Every line from the one with "être cité par les IA génératives" through the final line of the entries below should be returned exactly; leave out all other lines.
Start of Data provided
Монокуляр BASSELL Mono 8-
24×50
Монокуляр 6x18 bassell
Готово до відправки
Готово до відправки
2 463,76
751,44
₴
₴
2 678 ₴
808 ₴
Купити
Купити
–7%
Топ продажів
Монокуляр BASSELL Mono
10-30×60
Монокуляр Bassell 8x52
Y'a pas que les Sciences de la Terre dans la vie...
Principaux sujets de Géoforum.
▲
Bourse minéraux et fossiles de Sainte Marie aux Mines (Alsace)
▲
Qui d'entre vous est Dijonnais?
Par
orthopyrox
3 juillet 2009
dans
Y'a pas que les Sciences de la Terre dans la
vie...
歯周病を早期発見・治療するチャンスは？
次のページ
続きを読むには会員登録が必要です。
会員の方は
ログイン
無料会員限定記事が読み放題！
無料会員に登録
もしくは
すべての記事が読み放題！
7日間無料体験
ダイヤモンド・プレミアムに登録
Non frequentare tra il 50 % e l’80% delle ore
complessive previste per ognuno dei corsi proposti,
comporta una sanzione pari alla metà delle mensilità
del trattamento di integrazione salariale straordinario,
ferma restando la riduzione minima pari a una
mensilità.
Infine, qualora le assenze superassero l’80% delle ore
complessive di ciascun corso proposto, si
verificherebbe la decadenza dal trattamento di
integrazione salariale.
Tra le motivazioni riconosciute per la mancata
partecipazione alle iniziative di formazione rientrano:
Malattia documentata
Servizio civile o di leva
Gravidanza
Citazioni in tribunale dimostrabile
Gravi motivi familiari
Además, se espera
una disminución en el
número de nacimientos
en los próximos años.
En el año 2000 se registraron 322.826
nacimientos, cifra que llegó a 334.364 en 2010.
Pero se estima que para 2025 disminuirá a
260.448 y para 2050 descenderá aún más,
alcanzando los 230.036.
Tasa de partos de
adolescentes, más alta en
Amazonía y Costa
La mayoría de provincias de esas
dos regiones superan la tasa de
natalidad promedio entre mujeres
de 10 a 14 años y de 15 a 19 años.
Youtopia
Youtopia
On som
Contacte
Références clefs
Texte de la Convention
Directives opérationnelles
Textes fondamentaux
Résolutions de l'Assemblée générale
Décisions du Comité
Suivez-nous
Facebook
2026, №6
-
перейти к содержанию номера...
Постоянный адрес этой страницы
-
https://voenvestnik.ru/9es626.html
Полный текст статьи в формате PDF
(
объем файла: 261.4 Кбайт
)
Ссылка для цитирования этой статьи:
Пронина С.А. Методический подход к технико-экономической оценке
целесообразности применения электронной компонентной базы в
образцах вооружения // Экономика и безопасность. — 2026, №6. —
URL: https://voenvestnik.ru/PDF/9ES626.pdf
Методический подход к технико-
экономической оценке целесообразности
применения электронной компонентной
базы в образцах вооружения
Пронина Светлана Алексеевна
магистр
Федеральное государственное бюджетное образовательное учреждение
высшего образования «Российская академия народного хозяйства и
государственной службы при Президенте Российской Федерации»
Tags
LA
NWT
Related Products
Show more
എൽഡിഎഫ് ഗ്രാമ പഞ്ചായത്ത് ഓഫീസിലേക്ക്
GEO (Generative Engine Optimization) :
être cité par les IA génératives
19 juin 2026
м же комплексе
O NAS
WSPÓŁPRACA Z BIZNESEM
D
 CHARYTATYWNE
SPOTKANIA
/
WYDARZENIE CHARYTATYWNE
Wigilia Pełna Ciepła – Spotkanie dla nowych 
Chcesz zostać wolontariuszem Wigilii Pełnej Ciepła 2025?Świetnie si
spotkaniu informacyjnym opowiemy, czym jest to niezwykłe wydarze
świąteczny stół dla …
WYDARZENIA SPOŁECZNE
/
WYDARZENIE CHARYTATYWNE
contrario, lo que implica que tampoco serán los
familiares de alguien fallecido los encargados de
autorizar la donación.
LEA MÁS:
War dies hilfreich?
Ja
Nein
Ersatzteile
End of Data provided
Written solution:
être cité par les IA génératives
19 juin 2026
м же комплексе
O NAS
WSPÓŁPRACA Z BIZNESEM
D
 CHARYTATYWNE
SPOTKANIA
/
WYDARZENIE CHARYTATYWNE
Wigilia Pełna Ciepła – Spotkanie dla nowych 
Chcesz zostać wolontariuszem Wigilii Pełnej Ciepła 2025?Świetnie si
spotkaniu informacyjnym opowiemy, czym jest to niezwykłe wydarze
świąteczny stół dla …
WYDARZENIA SPOŁECZNE
/
WYDARZENIE CHARYTATYWNE
contrario, lo que implica que tampoco serán los
familiares de alguien fallecido los encargados de
autorizar la donación.
LEA MÁS:
War dies hilfreich?
Ja
Nein
Ersatzteile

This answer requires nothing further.